Administration can be, for example oral, ophthalmic, otologic,
and/or nasal, urogenital, rectal, transdermal, via implantation,
transdermal, inhalation and/or via infusion. Patches may be used in
one embodiment. Oral delivery can be, for example, enteral (e.g.,
to the digestive tract), buccal (e.g., sublingual), and/or inhaled
(e.g., to the respiratory tract). Depending on the embodiment, oral
forms include, but are not limited to liquid, solid, and/or
semi-solid forms. In several embodiments, enteral administration is
by way of administration of one or more of pills, tablets,
capsules, gel-caps, (including timed release forms) osmotic
delivery systems, elixirs, suspension, syrup, emulsions, hydrogels,
wafer, molecular encapsulation forms, softgels, solution,
suspensions, syrups, tinctures, and/or tisanes. Buccal
administration, in several embodiments, is by way of administration
of one or more of orally disintegrating tablets or pills, films,
lozenges, chewing gums, popsicles, lollipops, mouthwashes, mouth
rinses, toothpaste, ointment, and/or oral sprays.
[0150] In several embodiments, oral forms may include one or more
inert diluent and/or an edible carrier. For example, the
compositions may be enclosed in gelatin capsules (for oral use) or
compressed into tablets (for oral or buccal use) or formulated into
troches or sublingual liquids (for buccal use).
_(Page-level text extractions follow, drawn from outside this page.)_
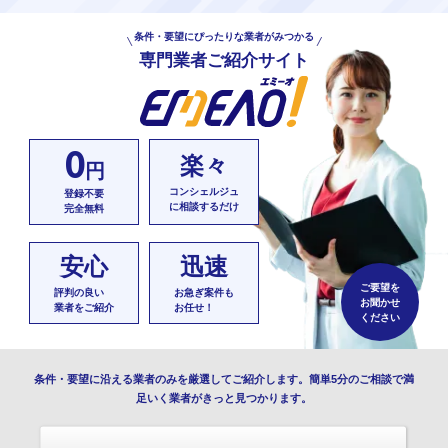
条件・要望にぴったりな業者がみつかる
専門業者ご紹介サイト
0
楽々
円
コンシェルジュ
登録不要
に相談するだけ
完全無料
安心
迅速
ご要望を
評判の良い
お急ぎ案件も
お聞かせ
業者をご紹介
お任せ！
ください
条件・要望に沿える業者のみを厳選してご紹介します。簡単5分のご相談で満
足いく業者がきっと見つかります。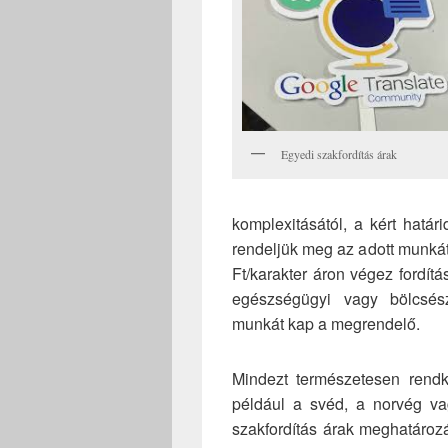
Egyedi szakfordítás árak
komplexitásától, a kért határ
rendeljük meg az adott munkát
Ft/karakter áron végez fordít
egészségügyi vagy bölcsész
munkát kap a megrendelő.
Mindezt természetesen rendkí
például a svéd, a norvég va
szakfordítás árak meghatároz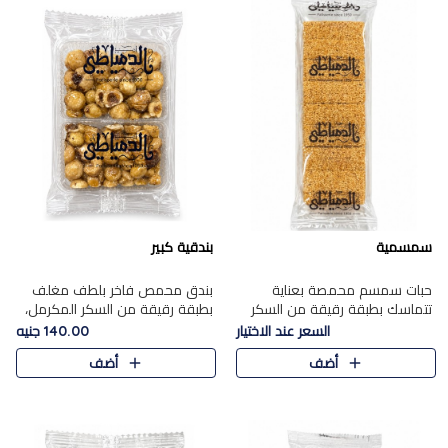
سمسمية
بندقية كبير
حبات سمسم محمصة بعناية
بندق محمص فاخر بلطف مغلف
تتماسك بطبقة رقيقة من السكر
بطبقة رقيقة من السكر المكرمل،
المكرمل، لتقدم طعم السمسم
يجمع بين النكهة الغنية ناتي
السعر عند الاختيار
140.00 جنيه
المميز وقرمشتة التي ارتبطت ببهجة
والقرمشة الراقية المرضية في
أضف
أضف
المولد عبر الأجيال.
حلوى شرقية أنيقه بطابع مميز.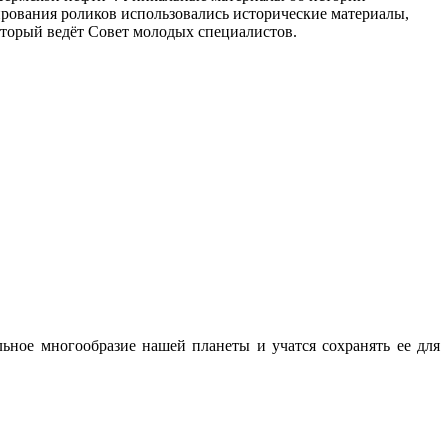
ирования роликов использовались исторические материалы,
оторый ведёт Совет молодых специалистов.
ьное многообразие нашей планеты и учатся сохранять ее для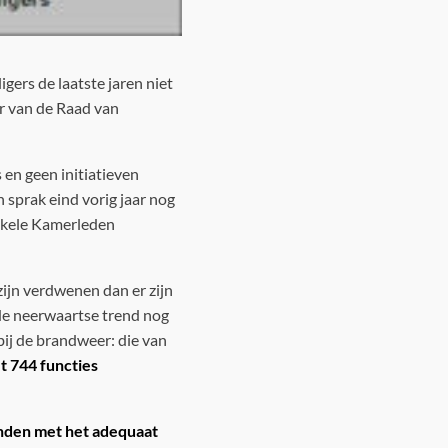
lligers de laatste jaren niet
er van de Raad van
 en geen initiatieven
 sprak eind vorig jaar nog
Enkele Kamerleden
r zijn verdwenen dan er zijn
de neerwaartse trend nog
 bij de brandweer: die van
et 744 functies
nden met het adequaat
In several
embodiments, the active histamine compound can be incorporated with
excipients and and/or various pharmaceutically compatible carriers,
binding agents, and/or adjuvant materials. Oral forms, may,
depending on the embodiment, contain any of the following
ingredients, or compounds of a similar nature: a binder such as
microcrystalline cellulose, gum tragacanth or gelatin; an excipient
such as starch or lactose, a disintegrating agent such as alginic
acid, or corn starch; a lubricant such as magnesium stearate; a
gliding such as colloidal silicon dioxide; a sweetening agent such
as sucrose or saccharin; or a flavoring agent or agents such as
mint, methyl salicylate, or fruit flavors, candy flavors,
combinations of flavors, etc. When the dosage unit form is a
capsule, it can optionally contain, in addition to material of the
above type, a liquid carrier such as a fatty oil. In addition,
dosage unit forms can contain various other materials which modify
the physical form of the dosage unit, for example, coatings of
sugar, shellac, or other enteric agents. Administration to the
respiratory tract, in several embodiments, is by way of
administration of one or more of a dry powder inhaler, nebulize,
vaporizer, metered dose-inhaler, respiratory mask, oxygen
concentrator, nasal cannula, and the like.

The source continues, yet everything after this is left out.